Mur anti-char sur Longis Bay
Après l’armistice de 1940, les Allemands s’emparèrent à partir du 2 juillet des îles anglo-normandes : Jersey, Guernesey et Aurigny (Alderney) qui s’était vidée de ses habitants depuis une dizaine de jours à l’exception de quelques irréductibles dont un fermier et des personnes trop âgées pour entreprendre le voyage. La propagande allemande mis en avant le fait qu’elle avait déjà posé le pied en terre britannique. Après l’échec de la bataille d’Angleterre. Fin 1940, les îles entrèrent dans le processus de fortifications appelé plus tard le mur de l’Atlantique. Les nazis cherchèrent alors une main-d’œuvre corvéable et docile. Les premiers déportés arrivèrent à Aurigny en février 1942. Au milieu de l’année 1943, ils étaient environ 5000 sur un territoire qui pouvait nourrir à peine plus de 1500 personnes avant la guerre. Les détenus étaient répartis entre plusieurs camps. Helgoland rassemblai de jeunes civils raflés sur le front de l’est pendant l’hiver 1941-1942.
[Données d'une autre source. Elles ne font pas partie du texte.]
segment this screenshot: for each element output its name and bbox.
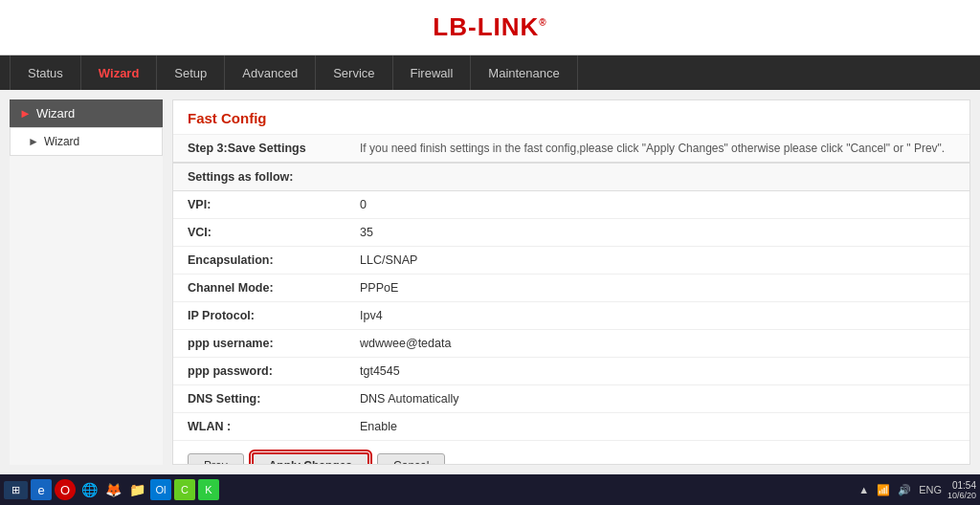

Soldat allemands sur l’une des îles anglo-normandes
Le camp no2 Norderney, regroupait une population diverse avant de laisser place aux déportés de France. Sylt reçut des détenus russes jusqu’en 1943, puis une SS-Baubrigade I venant de Sachsenhausen, composée de 1000 personnes. Enfin Borkum était constitué surtout d’Allemands, requis ou objecteurs de conscience. 855 déportés de France sont recensés entre février 1942 et juin 1944. À l’exception de deux Français de la SS-Baubrigade I tous sont passés par le camp Nordney. À la date de 22 février 1942, les premiers arrivés dans l’île, environ une trentaine de personnes, étaient des Républicains espagnols passés par des camps du sud de la France (Argelès-sur-mer, puis le Vernet par exemple) les 12 août et 11 octobre 1943, deux convois Juifs arrivèrent composés respectivement de 325 et 245 hommes; entre-temps, le 9 septembre, 113 détenus avaient été amenés du camp de Compiègne-Royaullieu. Le 17 mai 1944, un nouveau convoi d’une trentaine de personnes, presque toutes arrêtées en Basse-Normandie pour fait de résistance, débarqua sur l’île, puis le 5 juin, un dernier groupe d’une quarantaine de personnes venant du camp du Vernet, pour la plupart de nationalité étrangère.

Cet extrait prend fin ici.